How the Conflict-Violence Prevention Sessions Were Structured in the Beginning

 

Students come to my classroom with their lunches.  The lunch session has three phases:  1) Sharing; 2) Strategies for Positive Change; and 3) Stories and Examples of Conflict Resolution.  In the “Sharing Phase”, I mostly listen and moderate.  The students talk.  We also eat our lunch!  They usually start by recounting a story of bullying in the school.  In the “Strategies Phase,” we discuss interventions that might work.  For example, approaching victims and telling that they are not alone and that there are good people in school who will help them.  In the “Stories and Examples of Resolution Phase” we discuss successful interventions.  These sessions are very special.  Everyone listens.  They take turns talking.  There are no management problems.  I hear stories that I would probably not hear under any other circumstances.  They offer solutions.  I try to shape their patterns of conflict resolution.

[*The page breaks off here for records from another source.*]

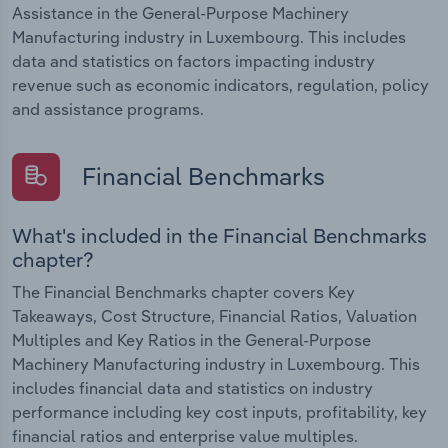
Assistance in the General-Purpose Machinery
Manufacturing industry in Luxembourg. This includes
data and statistics on factors impacting industry
revenue such as economic indicators, regulation, policy
and assistance programs.
Financial Benchmarks
What's included in the Financial Benchmarks
chapter?
The Financial Benchmarks chapter covers Key
Takeaways, Cost Structure, Financial Ratios, Valuation
Multiples and Key Ratios in the General-Purpose
Machinery Manufacturing industry in Luxembourg. This
includes financial data and statistics on industry
performance including key cost inputs, profitability, key
financial ratios and enterprise value multiples.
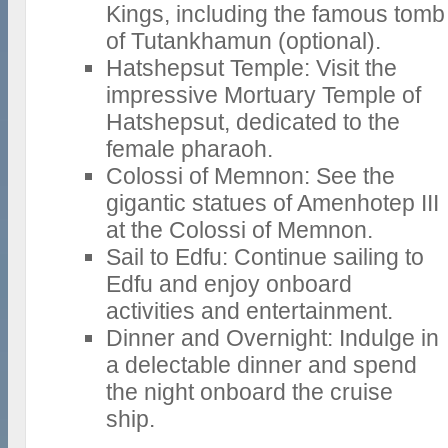
Kings, including the famous tomb
of Tutankhamun (optional).
Hatshepsut Temple: Visit the
impressive Mortuary Temple of
Hatshepsut, dedicated to the
female pharaoh.
Colossi of Memnon: See the
gigantic statues of Amenhotep III
at the Colossi of Memnon.
Sail to Edfu: Continue sailing to
Edfu and enjoy onboard
activities and entertainment.
Dinner and Overnight: Indulge in
a delectable dinner and spend
the night onboard the cruise
ship.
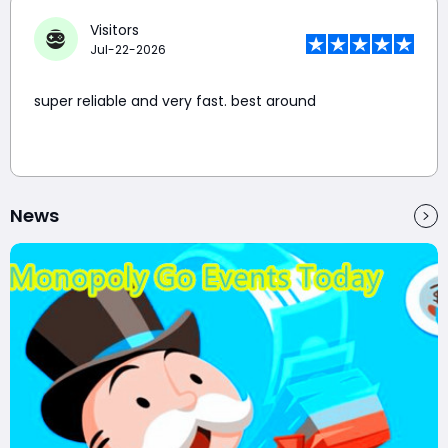
Visitors
Jul-22-2026
super reliable and very fast. best around
News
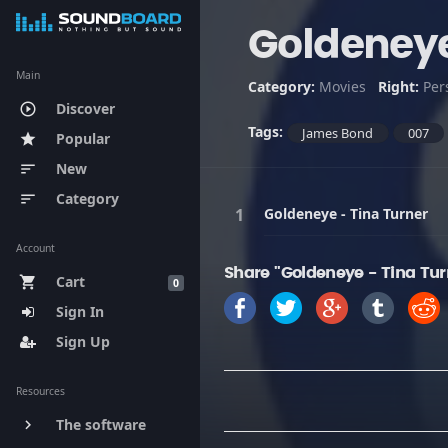
Goldeneye
Main
Category:
Movies
Right:
Per
Discover
play_circle_outline
Tags:
James Bond
007
Popular
star
New
sort
Category
sort
Goldeneye - Tina Turner
Account
Share "Goldeneye - Tina Tur
Cart
shopping_cart
0
Sign In
Sign Up
Resources
The software
keyboard_arrow_right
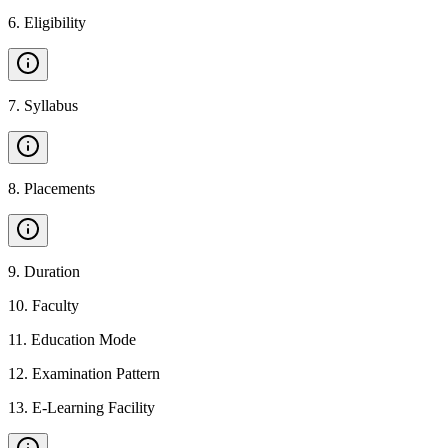
6
.
Eligibility
7
.
Syllabus
8
.
Placements
9
.
Duration
10
.
Faculty
11
.
Education Mode
12
.
Examination Pattern
13
.
E-Learning Facility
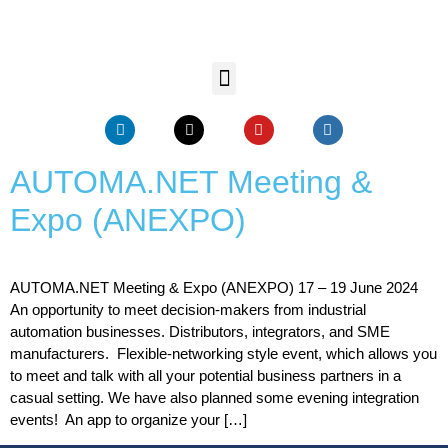
AUTOMA.NET Meeting &
Expo (ANEXPO)
AUTOMA.NET Meeting & Expo (ANEXPO) 17 – 19 June 2024
An opportunity to meet decision-makers from industrial
automation businesses. Distributors, integrators, and SME
manufacturers. Flexible-networking style event, which allows you
to meet and talk with all your potential business partners in a
casual setting. We have also planned some evening integration
events! An app to organize your […]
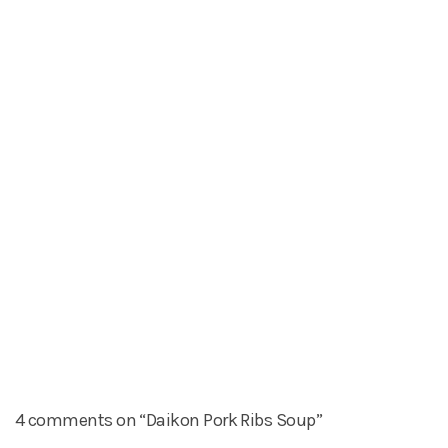
4 comments on “Daikon Pork Ribs Soup”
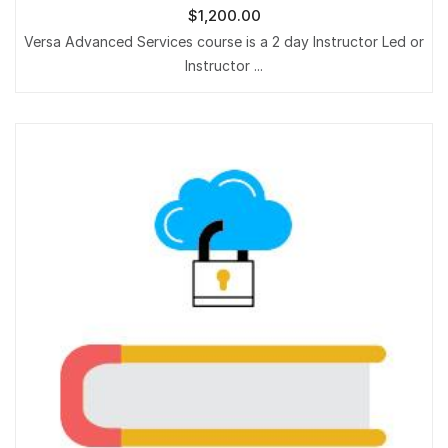
$
1,200.00
Versa Advanced Services course is a 2 day Instructor Led or
Instructor ...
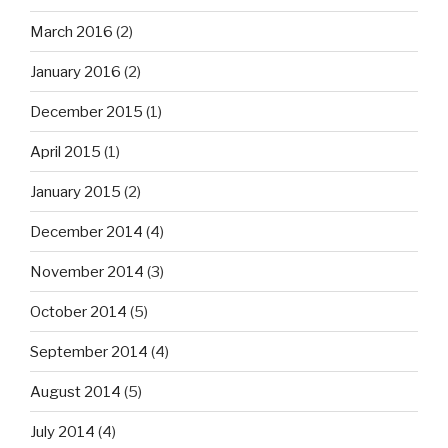
March 2016
(2)
January 2016
(2)
December 2015
(1)
April 2015
(1)
January 2015
(2)
December 2014
(4)
November 2014
(3)
October 2014
(5)
September 2014
(4)
August 2014
(5)
July 2014
(4)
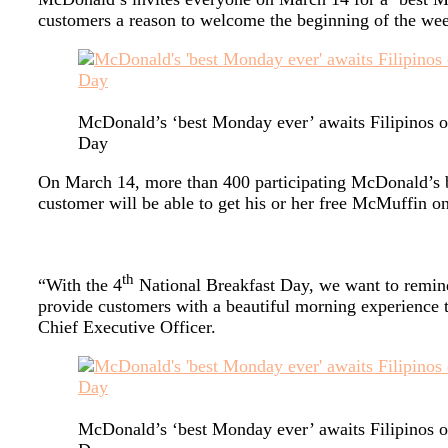
customers a reason to welcome the beginning of the wee
McDonald’s ‘best Monday ever’ awaits Filipinos o
Day
On March 14, more than 400 participating McDonald’s 
customer will be able to get his or her free McMuffin on a
th
“With the 4
National Breakfast Day, we want to remind 
provide customers with a beautiful morning experience t
Chief Executive Officer.
McDonald’s ‘best Monday ever’ awaits Filipinos o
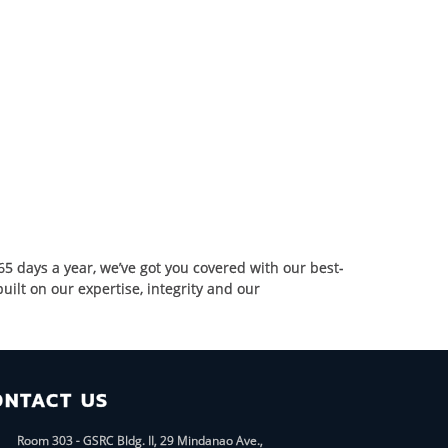
65 days a year, we’ve got you covered with our best-
ilt on our expertise, integrity and our
ONTACT US
Room 303 - GSRC Bldg. II, 29 Mindanao Ave.,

I see the relief in their eyes as they share and learn how to solve immediate problems and make a difference in their school.

 

Video Recording and School-Wide Distribution of Sessions

 

William Steelnack, the Video Production teacher of our school, was invited to tape a “Round Table Discussion” with the six original volunteer eighth grade girls.  In the taped discussion, we asked these student’s questions like;  “What types of conflict/bullying have you seen at school?”  “What types of bullying have girls engaged in?”  “What types of bullying have boys engaged in?”  “What starts conflict?”  How best can students solve these differences peacefully?”  Individual and group responses to these questions displayed a level of honesty that made the subsequent video production riveting.

 

The “Round Table Discussions” broadcasts over our school’s TV channel, “WPGM”, to every classroom during a once a month, Tuesday mid-day homeroom session. The initial shockwave it sent through the school could be felt months later.  More students have joined the group since the airing of the discussion and more continue to look for positive ways to solve differences through functional conflict resolution.  On a weekly basis student members report stories of how they have intervened in conflicts and found positive solutions.

 

Students may be uncomfortable talking with teachers about being bullied.  They may have trouble talking about this at home.  But, they seem to be very comfortable talking with older peers.  Students see bullying in the hallways, locker rooms, cafeteria and school buses, places teachers will never see.  The initiative of the Conflict-Violence Prevention Group reinforces that middle school students can be true leaders and positive behavior is contagious if you give it a positive voice and a positive place in school to be discussed.

 

The Current Format

 

We are currently at 60 members and counting, stretching across 6th, 7th and 8th grade.  Most members are 6th and 7th graders and about half a dozen 8th graders.  The format of our current group has changed a little.  The students created an outline at the beginning of the year of 10 topics they would like to discuss and share with the school in our video series called the “Roundtable”.  Some topics of interest were, name-calling, stereotypes, disrespect towards staff and substitutes, texting in school, cyber bullying, and fighting.  The group shares their thoughts on these topics, sighting specific examples, without naming names while being filmed.  The one-on-one intervention phase is all but gone at this point, but the size of the group continues to grow everyday.  In my opinion, this shows an interest in this topic on the part of the students and a need for the teaching of conflict prevention and resolution skills.